(Task to complete): Your answer should be one number: how many lines below have the word "frame".
━━━ Material provided ━━━
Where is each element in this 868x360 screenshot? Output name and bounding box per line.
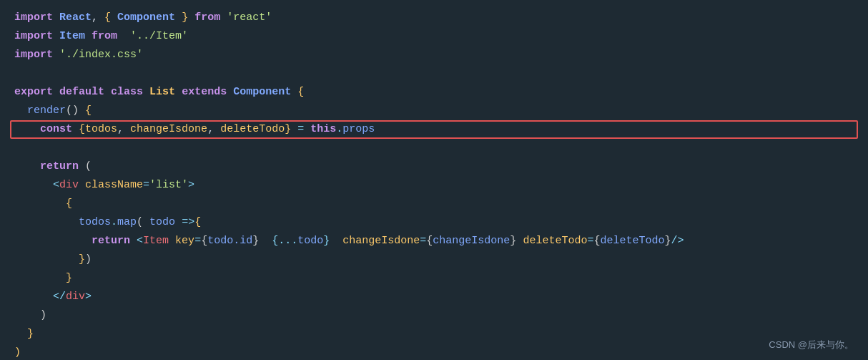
code-token [291,84,297,101]
code-token [143,214,149,231]
code-token [53,47,59,64]
code-token: deleteTodo [523,233,587,250]
code-token: from [92,28,117,45]
code-line: const {todos, changeIsdone, deleteTodo} … [0,120,868,139]
code-token [111,9,117,26]
code-token: changeIsdone [433,233,510,250]
code-token: { [201,233,207,250]
code-token: ) [40,307,46,324]
code-token: todo [149,214,175,231]
code-token [53,28,59,45]
code-line: </div> [0,288,868,306]
code-token: } [252,233,259,250]
code-token: map [117,214,137,231]
code-token: { [297,84,304,101]
code-token: changeIsdone [342,233,420,250]
code-token [188,9,194,26]
code-token [516,233,523,250]
code-token [220,9,227,26]
code-token: todo [297,233,323,250]
code-token [79,102,85,120]
code-token: React [59,9,92,26]
code-token: = [297,121,304,138]
code-token: {... [272,233,297,250]
code-token [175,214,182,231]
code-token [14,177,53,194]
code-token [259,233,272,250]
code-token [130,233,137,250]
code-token: 'list' [149,177,188,194]
code-token: './index.css' [59,47,143,64]
code-token: = [420,233,426,250]
code-token: => [182,214,194,231]
code-token [169,233,175,250]
code-token: Component [117,9,175,26]
code-token: changeIsdone [130,121,207,138]
code-token: class [111,84,143,101]
code-line: } [0,325,868,344]
code-token: ) [14,344,21,360]
code-token: { [426,233,433,250]
code-token: div [59,177,79,194]
code-token [85,28,92,45]
code-token: className [85,177,143,194]
code-line: export default class List extends Compon… [0,83,868,102]
code-token [53,9,59,26]
code-token: , [117,121,130,138]
code-token [79,158,85,175]
code-token: { [593,233,600,250]
code-token: () [66,102,79,120]
code-token [53,84,59,101]
code-token [117,28,130,45]
code-token [14,307,40,324]
code-line: return <Item key={todo.id} {...todo} cha… [0,232,868,250]
code-token [175,84,182,101]
code-token: ) [85,251,92,268]
code-token: return [40,158,79,175]
code-token: key [175,233,194,250]
watermark: CSDN @后来与你。 [769,338,854,353]
code-token [175,9,182,26]
code-token: Component [233,84,291,101]
code-token: render [27,102,66,120]
code-token: todos [85,121,117,138]
code-token [227,84,233,101]
code-token: /> [671,233,684,250]
code-token: '../Item' [130,28,188,45]
code-token: const [40,121,72,138]
code-token: { [85,102,92,120]
code-token [14,121,40,138]
code-token: , [92,9,104,26]
code-token: < [137,233,143,250]
code-token: </ [53,288,66,306]
code-token [14,288,53,306]
code-line: return ( [0,157,868,176]
code-editor: import React, { Component } from 'react'… [0,0,868,360]
code-token [14,214,79,231]
code-token: deleteTodo [220,121,285,138]
code-token: import [14,28,53,45]
code-token: ( [85,158,92,175]
code-token: { [104,9,111,26]
code-line: { [0,195,868,213]
code-token: todo.id [207,233,252,250]
code-token [291,121,297,138]
code-token: List [149,84,175,101]
code-lines: import React, { Component } from 'react'… [0,9,868,360]
code-token [14,233,92,250]
code-token: } [323,233,330,250]
code-line: ) [0,306,868,325]
code-token: . [336,121,342,138]
code-token: > [188,177,194,194]
code-token: return [92,233,130,250]
code-token: } [27,326,34,343]
code-token: props [342,121,375,138]
code-token: , [207,121,220,138]
code-token: deleteTodo [600,233,664,250]
code-token: import [14,9,53,26]
code-token: div [66,288,85,306]
code-token [14,102,27,120]
code-token: } [285,121,291,138]
code-token: } [664,233,671,250]
code-token [14,270,66,287]
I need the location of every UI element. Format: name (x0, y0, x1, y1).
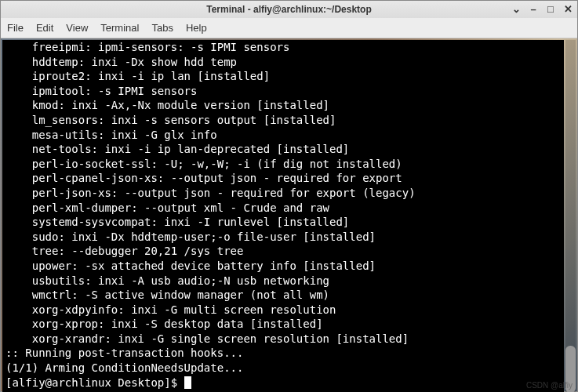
menu-tabs[interactable]: Tabs (151, 22, 173, 34)
menu-edit[interactable]: Edit (36, 22, 53, 34)
minimize-button[interactable]: – (527, 2, 540, 15)
menu-terminal[interactable]: Terminal (100, 22, 139, 34)
maximize-button[interactable]: □ (544, 2, 557, 15)
terminal-cursor (184, 376, 191, 389)
watermark: CSDN @alfiy (526, 381, 573, 390)
terminal-prompt: [alfiy@archlinux Desktop]$ (5, 376, 184, 389)
terminal-window: Terminal - alfiy@archlinux:~/Desktop ⌄ –… (0, 0, 578, 392)
scrollbar[interactable] (565, 40, 576, 392)
titlebar-controls: ⌄ – □ ✕ (510, 2, 574, 15)
window-title: Terminal - alfiy@archlinux:~/Desktop (206, 4, 372, 15)
terminal-area: freeipmi: ipmi-sensors: -s IPMI sensors … (1, 38, 577, 391)
menubar: File Edit View Terminal Tabs Help (1, 18, 577, 38)
dropdown-button[interactable]: ⌄ (510, 2, 522, 15)
menu-view[interactable]: View (66, 22, 88, 34)
menu-help[interactable]: Help (186, 22, 207, 34)
menu-file[interactable]: File (7, 22, 24, 34)
close-button[interactable]: ✕ (562, 2, 574, 15)
terminal-viewport[interactable]: freeipmi: ipmi-sensors: -s IPMI sensors … (2, 40, 564, 392)
titlebar: Terminal - alfiy@archlinux:~/Desktop ⌄ –… (1, 1, 577, 18)
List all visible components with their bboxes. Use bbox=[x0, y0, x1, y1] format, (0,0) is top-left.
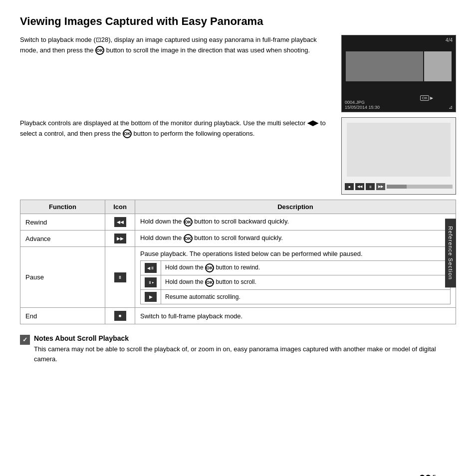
sub-rewind-icon: ◀⏸ bbox=[141, 261, 161, 275]
sub-resume-icon-box: ▶ bbox=[145, 292, 157, 302]
ctrl-stop: ■ bbox=[345, 183, 354, 190]
sub-rewind-icon-box: ◀⏸ bbox=[145, 263, 157, 273]
table-row: ◀⏸ Hold down the OK button to rewind. bbox=[141, 261, 451, 275]
camera1-datetime: 15/05/2014 15:30 bbox=[345, 105, 380, 110]
table-row: Advance ▶▶ Hold down the OK button to sc… bbox=[20, 231, 456, 247]
notes-content: Notes About Scroll Playback This camera … bbox=[34, 334, 456, 364]
ok-button-inline: OK bbox=[95, 46, 104, 55]
second-para-1: Playback controls are displayed at the b… bbox=[20, 119, 305, 127]
ok-icon-sub-scroll: OK bbox=[205, 278, 214, 287]
page-num-value: 5 bbox=[433, 474, 436, 476]
progress-bar bbox=[387, 185, 453, 189]
func-advance-name: Advance bbox=[20, 231, 105, 247]
page-icon: ⬤⬤ bbox=[419, 474, 431, 476]
second-section: Playback controls are displayed at the b… bbox=[20, 117, 456, 195]
sub-resume-icon: ▶ bbox=[141, 290, 161, 304]
func-advance-icon: ▶▶ bbox=[105, 231, 135, 247]
ok-button-inline-2: OK bbox=[123, 129, 132, 138]
function-table: Function Icon Description Rewind ◀◀ Hold… bbox=[20, 200, 456, 324]
arrow-right-indicator: ▶ bbox=[430, 96, 433, 100]
ctrl-rewind: ◀◀ bbox=[355, 183, 364, 190]
func-pause-name: Pause bbox=[20, 247, 105, 308]
second-para-3: button to perform the following operatio… bbox=[134, 130, 255, 137]
multi-selector-arrows: ◀▶ bbox=[307, 119, 320, 127]
camera1-filename: 0004.JPG bbox=[345, 100, 365, 105]
page-wrapper: Reference Section Viewing Images Capture… bbox=[20, 15, 456, 476]
func-end-desc: Switch to full-frame playback mode. bbox=[135, 308, 456, 324]
col-function: Function bbox=[20, 200, 105, 214]
ok-indicator: OK bbox=[420, 95, 429, 101]
progress-fill bbox=[387, 185, 407, 189]
camera-screen-1-container: 4/4 OK ▶ 0004.JPG 15/05/2014 15:30 ⊿ bbox=[341, 35, 456, 112]
second-text-area: Playback controls are displayed at the b… bbox=[20, 117, 331, 195]
func-advance-desc: Hold down the OK button to scroll forwar… bbox=[135, 231, 456, 247]
notes-section: ✓ Notes About Scroll Playback This camer… bbox=[20, 334, 456, 364]
camera-screen-2-container: ■ ◀◀ ⏸ ▶▶ bbox=[341, 117, 456, 195]
camera2-content bbox=[347, 123, 451, 177]
pause-icon-box: ⏸ bbox=[114, 272, 126, 282]
col-description: Description bbox=[135, 200, 456, 214]
camera-screen-1: 4/4 OK ▶ 0004.JPG 15/05/2014 15:30 ⊿ bbox=[341, 35, 456, 112]
ctrl-forward: ▶▶ bbox=[376, 183, 385, 190]
ref-tab-label: Reference Section bbox=[448, 226, 454, 280]
reference-section-tab: Reference Section bbox=[445, 219, 456, 287]
table-row: ⏸▶ Hold down the OK button to scroll. bbox=[141, 275, 451, 290]
ok-icon-sub-rewind: OK bbox=[205, 263, 214, 272]
camera1-bottom-right: ⊿ bbox=[449, 104, 453, 110]
sub-scroll-desc: Hold down the OK button to scroll. bbox=[161, 275, 451, 290]
sub-scroll-icon-box: ⏸▶ bbox=[145, 277, 157, 287]
camera-screen-2: ■ ◀◀ ⏸ ▶▶ bbox=[341, 117, 456, 195]
second-paragraph: Playback controls are displayed at the b… bbox=[20, 117, 331, 139]
sub-resume-desc: Resume automatic scrolling. bbox=[161, 290, 451, 304]
func-pause-desc: Pause playback. The operations listed be… bbox=[135, 247, 456, 308]
pause-sub-table: ◀⏸ Hold down the OK button to rewind. ⏸▶ bbox=[140, 260, 451, 304]
func-end-icon: ■ bbox=[105, 308, 135, 324]
playback-controls: ■ ◀◀ ⏸ ▶▶ bbox=[345, 183, 453, 190]
table-row: ▶ Resume automatic scrolling. bbox=[141, 290, 451, 304]
rewind-icon-box: ◀◀ bbox=[114, 217, 126, 227]
func-rewind-name: Rewind bbox=[20, 214, 105, 231]
col-icon: Icon bbox=[105, 200, 135, 214]
func-pause-icon: ⏸ bbox=[105, 247, 135, 308]
func-rewind-icon: ◀◀ bbox=[105, 214, 135, 231]
notes-title: Notes About Scroll Playback bbox=[34, 334, 456, 342]
intro-text-2: button to scroll the image in the direct… bbox=[106, 46, 310, 54]
table-row: Pause ⏸ Pause playback. The operations l… bbox=[20, 247, 456, 308]
page-title: Viewing Images Captured with Easy Panora… bbox=[20, 15, 456, 28]
page-number: ⬤⬤ 5 bbox=[419, 474, 436, 476]
notes-checkmark-icon: ✓ bbox=[20, 335, 30, 345]
table-row: Rewind ◀◀ Hold down the OK button to scr… bbox=[20, 214, 456, 231]
table-row: End ■ Switch to full-frame playback mode… bbox=[20, 308, 456, 324]
pause-desc-top: Pause playback. The operations listed be… bbox=[140, 250, 363, 257]
ok-icon-rewind: OK bbox=[184, 218, 193, 227]
top-section: Switch to playback mode (⊡28), display a… bbox=[20, 35, 456, 112]
ctrl-pause: ⏸ bbox=[366, 183, 375, 190]
end-icon-box: ■ bbox=[114, 311, 126, 321]
camera1-bottom-info: 0004.JPG 15/05/2014 15:30 bbox=[345, 100, 380, 110]
func-end-name: End bbox=[20, 308, 105, 324]
ok-icon-advance: OK bbox=[184, 234, 193, 243]
notes-text: This camera may not be able to scroll th… bbox=[34, 344, 456, 364]
sub-scroll-icon: ⏸▶ bbox=[141, 275, 161, 290]
intro-paragraph: Switch to playback mode (⊡28), display a… bbox=[20, 35, 331, 56]
func-rewind-desc: Hold down the OK button to scroll backwa… bbox=[135, 214, 456, 231]
sub-rewind-desc: Hold down the OK button to rewind. bbox=[161, 261, 451, 275]
intro-text-area: Switch to playback mode (⊡28), display a… bbox=[20, 35, 331, 112]
table-header-row: Function Icon Description bbox=[20, 200, 456, 214]
advance-icon-box: ▶▶ bbox=[114, 234, 126, 243]
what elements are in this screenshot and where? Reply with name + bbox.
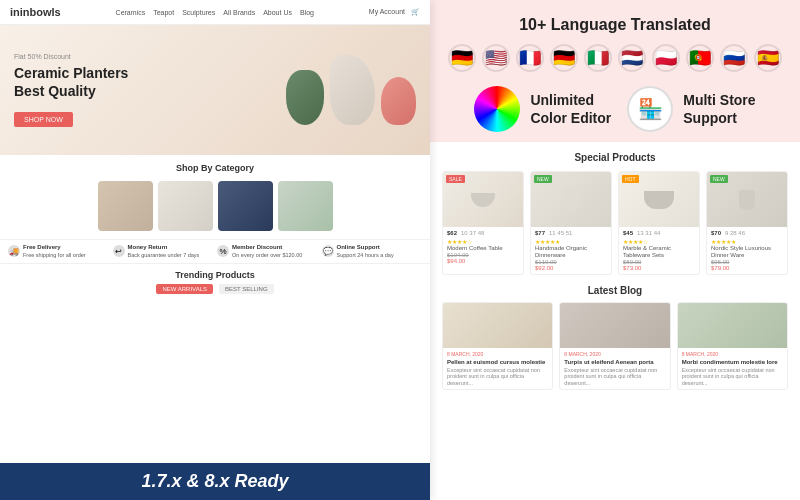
━━━
(Result of the exercise): 2